In this study, we found that ILC has a unique chromatin state associated with the altered FOXA1 recruitment. The ILC unique epigenetic state provides one mechanism to explain the disparate transcriptional responses to estrogen and resistance to tamoxifen detected in the ILC cell models despite the high ER expression and ER dependency. These results provide new fundamental insights to the unique biology of ILC and may have important therapeutic implications.

Several mechanisms of aberrant FOXA1 signaling have been described previously, including FOXA1 mutations and amplifications (7–9,24). Though the increased frequency of FOXA1 mutations in ILC suggests that altered FOXA1 signaling is important in the biology of ILC, the majority of ILCs do not harbor a FOXA1 mutation. This implies that other mechanisms of aberrant FOXA1 signaling may be enriched in ILC. Indeed, we identified another mechanism of altered FOXA1 signaling in cell lines and metastatic ILC cells isolated from a patient with a metastatic peritoneal effusion. Herein, we provided evidence for a feed-forward circuit of FOXA1 auto-induction involving a unique super-enhancer and FOXA1 binding site with the co-recruitment of other TFs including ER and GATA3. The co-recruitment of these TFs may suggest that these TFs regulate the transcriptional activity of each other.

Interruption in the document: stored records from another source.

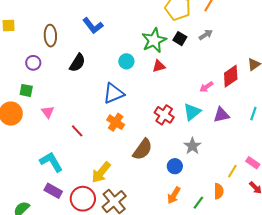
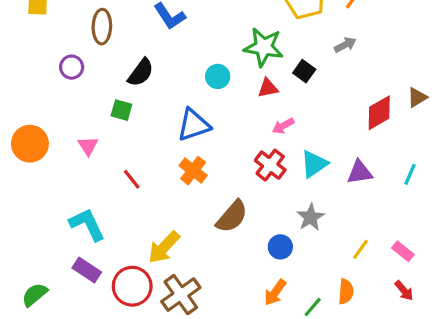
black square: (180, 39) -> (304, 71), moved
green star: (154, 40) -> (264, 47), turned 30
pink arrow: (206, 87) -> (283, 126), moved
green square: (26, 90) -> (121, 110), moved
yellow line: (232, 171) -> (360, 249), moved

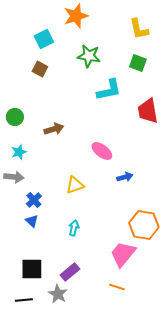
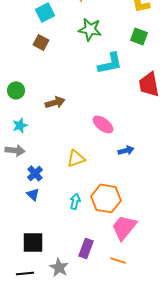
orange hexagon: (144, 225) -> (106, 198), moved
purple rectangle: (70, 272) -> (86, 248), moved, turned -30

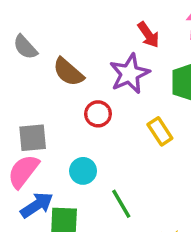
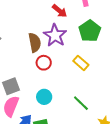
brown semicircle: (68, 72) -> (35, 43), moved, turned -126
green line: (121, 204) -> (81, 103), moved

This is supported by previous studies that showed an interplay between the FOXA1, ER and GR TFs in which both ER and GR can alter the distribution of FOXA1 binding (43,44). Our study demonstrates how the overexpression of a single key TF can lead to sustained effects on an entire transcriptional program and can potentially facilitates tumor progression and treatment resistance.

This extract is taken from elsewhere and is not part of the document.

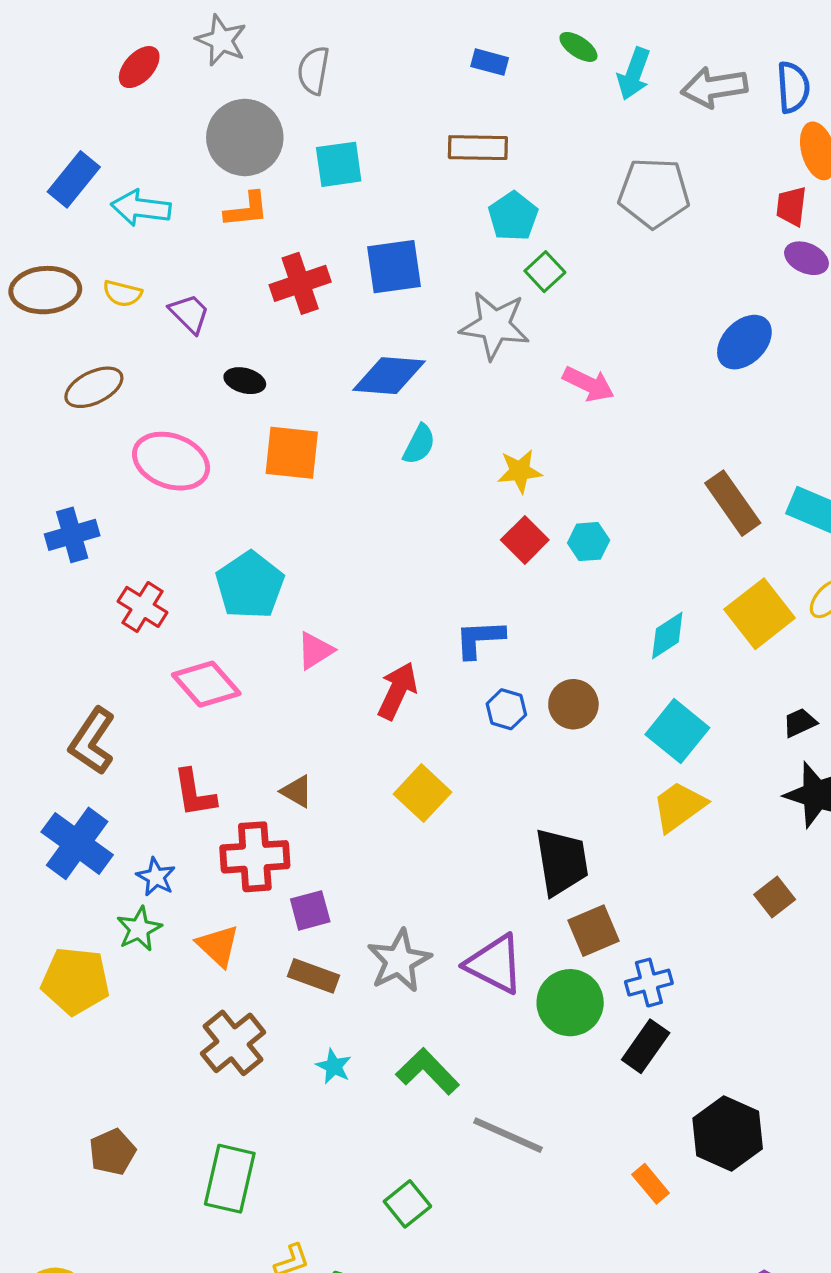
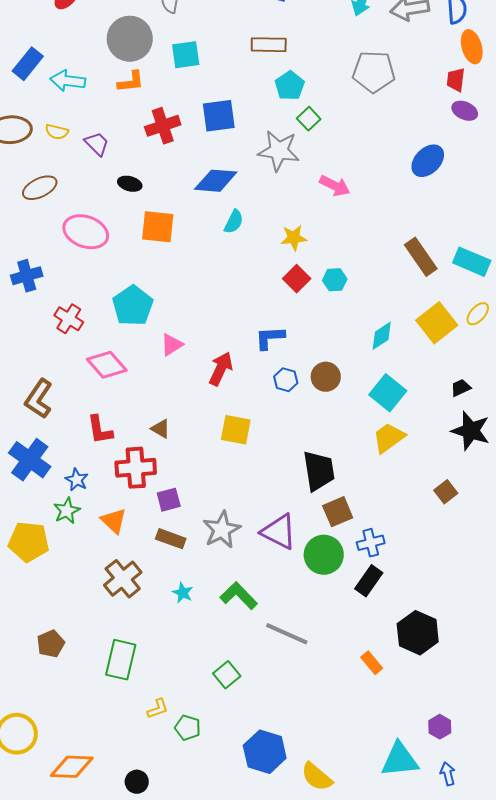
yellow square: (423, 793) -> (236, 430), turned -32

Previous studies identified several mechanisms of tamoxifen resistance unique to ILC models (45,46). In this study we showed another mechanism of tamoxifen resistance in ILC. Tamoxifen is a selective estrogen receptor modulator that inhibits the transcriptional activity of ER by shifting the balance between co-activator and co-repressor binding (47). Resistance specific to tamoxifen has been attributed mainly to a shift towards increased co-activator versus co-repressor binding, which can lead to ER agonistic activity and explain tumor regression after tamoxifen withdrawal (48,49). Here we show that in MCF7 cells tamoxifen treatment leads to loss of ER binding in selective sites and reduces ER mediated transcription. Our results suggest that gained FOXA1 recruitment in ILC can counteract this activity of tamoxifen and preserve ER binding. In addition, FOXA1 silencing was sufficient to inhibit this ER binding either through downregulation of ER expression or by the perturbation of ER binding. Together, these results highlight the importance of developing approaches for targeting traditionally undruggable targets such as FOXA1.

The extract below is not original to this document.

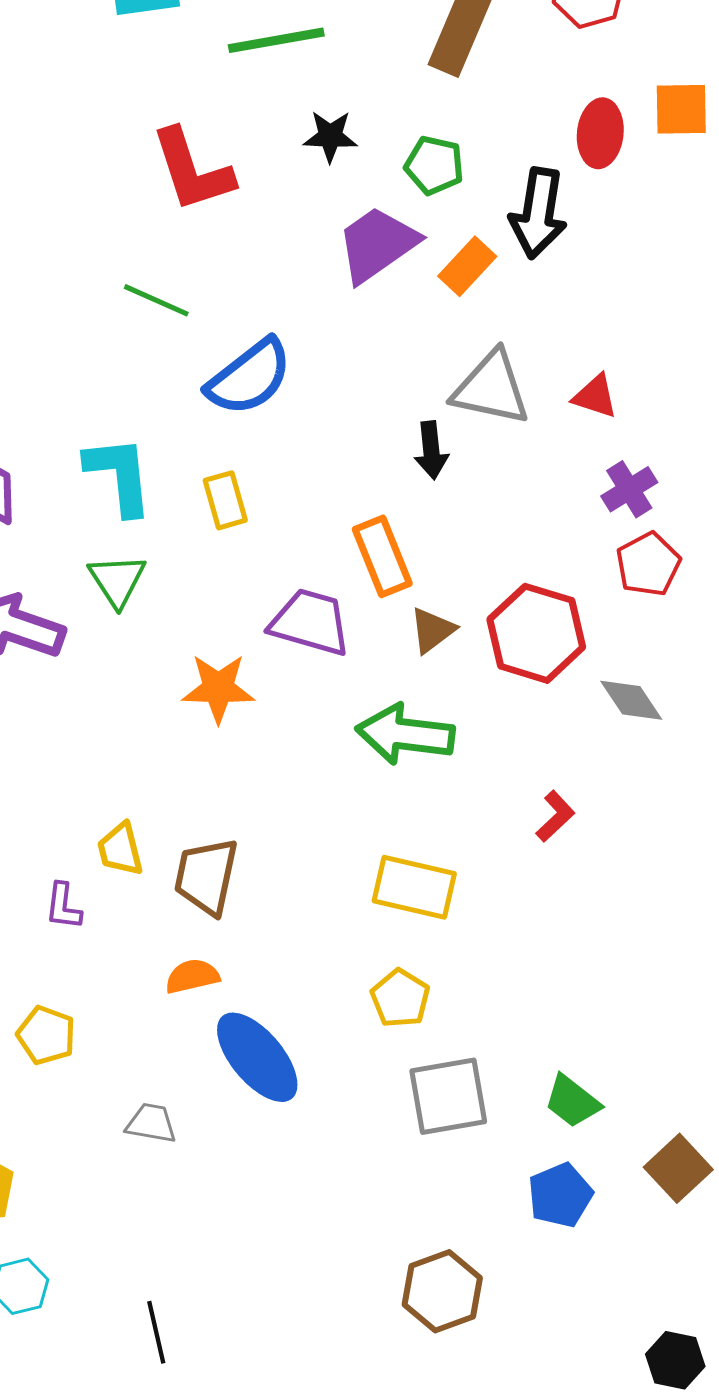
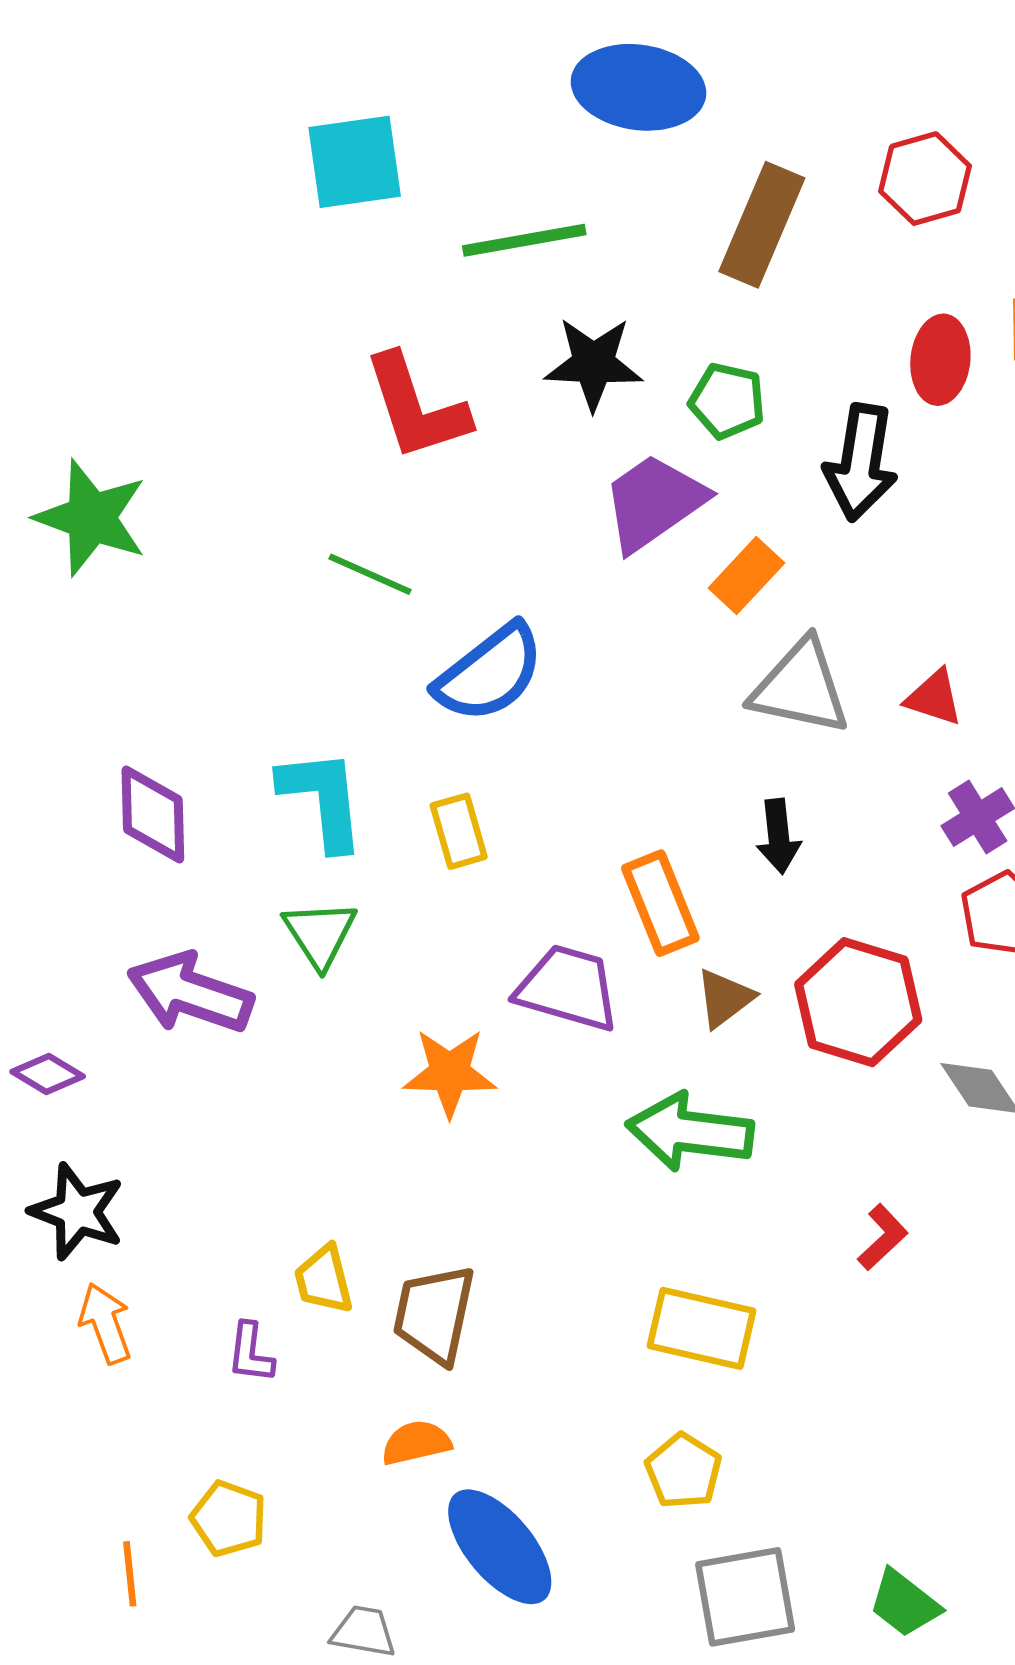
black star: (330, 136) -> (594, 364), size x1.4
orange rectangle: (467, 266) -> (746, 576), moved
black arrow: (431, 450) -> (779, 836), moved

We provide proof of principle for tumor growth inhibition by selective targeting of a unique FOXA1 binding site associated with a super-enhancer that regulates the expression of FOXA1 itself. The advantage of this type of therapeutic approach over current epigenetic strategies is twofold: 1. Substantial efficacy because of the disruption of an auto-regulatory loop that is self-sustained and regulates multiple genes involved in tumor progression. 2. High precision given the disruption of a selective super-enhancer in selective cells as opposed to current therapeutic approaches that target epigenetic regulators and modulate the transcription of multiple genes in a non-selective manner (50). Importantly, selective inhibition of a regulatory region with a small molecule has been shown to be feasible (51). However, of more immediate clinical relevance, we show that ILC is highly dependent on a unique ER transcriptional axis and cell growth remains ligand dependent. These results support pre-clinical studies of ILC models and clinical trials dedicated to patients with ILC to investigate the oral selective estrogen receptor degraders and other novel endocrine treatments currently in clinical development.

Significance.

A unique FOXA1-estrogen receptor axis in invasive lobular breast cancer promotes disease progression and tamoxifen resistance, highlighting a potential therapeutic avenue for clinical investigations dedicated to this disease.